My opinion is probably biased, but I think that school uniform rules should only exist in the most limited fashion (enough to stop extremes of dress).
My middle school (7th and 8th) had a mandatory and strictly enforce dress code. This was after the summer in which 4-5 gang related shootings had occurred near or in the school. Sadly, our school colors were deep gold and baby shit green, so uniforms based on our colors wasn't going to look pretty. The dress code forced everyone to not wear Dickies (???), wear either white, green or gold polos, and black or blue slacks/shorts/dresses. Fights still broke out and I was a signature away from transfering.
My high school had no uniform but it had a short list of what not to wear (gang attire, offensive shit, etc). There was talk about it for the last two years but it ended because a large group of people (ROTC, clubs, sports teams, etc) were against having to worry about so many sets of clothes. I didn't care whether we did or didn't, I did like having to only worry about a half dozen polos and slacks being clean and not the convoluted wardrobe that comes with being a teen. I was on the soccer and volleyball teams in high school so uniforms wasn't going to happen.

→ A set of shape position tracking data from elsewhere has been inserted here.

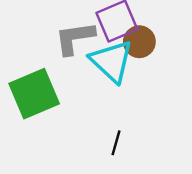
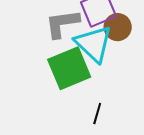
green square: (34, 94) -> (69, 68), moved

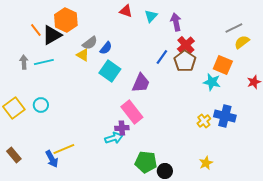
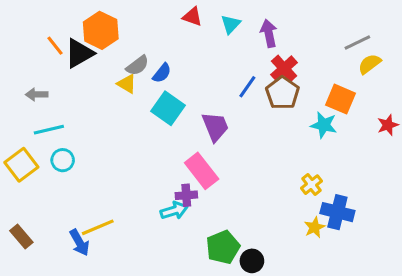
gray arrow: (24, 62) -> (37, 94), turned -88
cyan line: (44, 62) -> (49, 130), moved
purple trapezoid: (141, 83) -> (215, 127), turned -45
blue cross: (225, 116) -> (337, 212), moved
green pentagon: (146, 162) -> (223, 247), turned -30
yellow star: (206, 163) -> (315, 227), moved

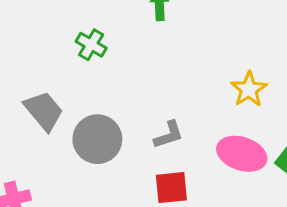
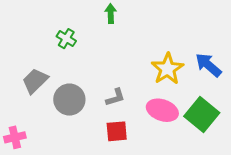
yellow star: (249, 89) -> (168, 69), size x1.4
gray trapezoid: (44, 111) -> (35, 81), turned -96

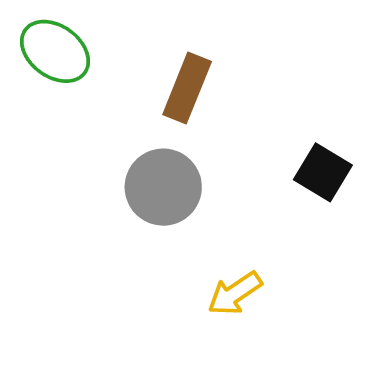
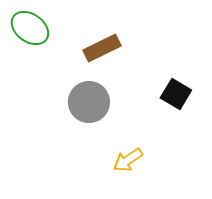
brown rectangle: (187, 88) -> (102, 48), turned 42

Seemed to work ok at my school. Your mileage may vary I suppose.
And the pluses are all there in this thread: teachers know who's theirs, which is especially important if you want to take year eights anywhere out of school, students can learn some handy skills about presentation for that annoying place called the rest of their life, no one has to worry about ruining good clothes, or not having enough clothes.
As for the downsides, well, teachers would spend as much time going after revealing/offensive/retarded clothing as they do chasing down uniform offenses anyway, wearing cheap and crappy clothes just means you can spend your lunch time shredding threads with joyous abandon, and every teenager looks like a monger anyway a fact which has nothing to do with their awkward looking uniform.
Anything before then, uniforms are easier for all the reasons mentioned above.
pro: promote learning. con: suppress individuality
sorry, but I have to agree, school is for learning, its not a fashion show. pimp your clothes outside of school, that's where the really interesting stuff happens anyway.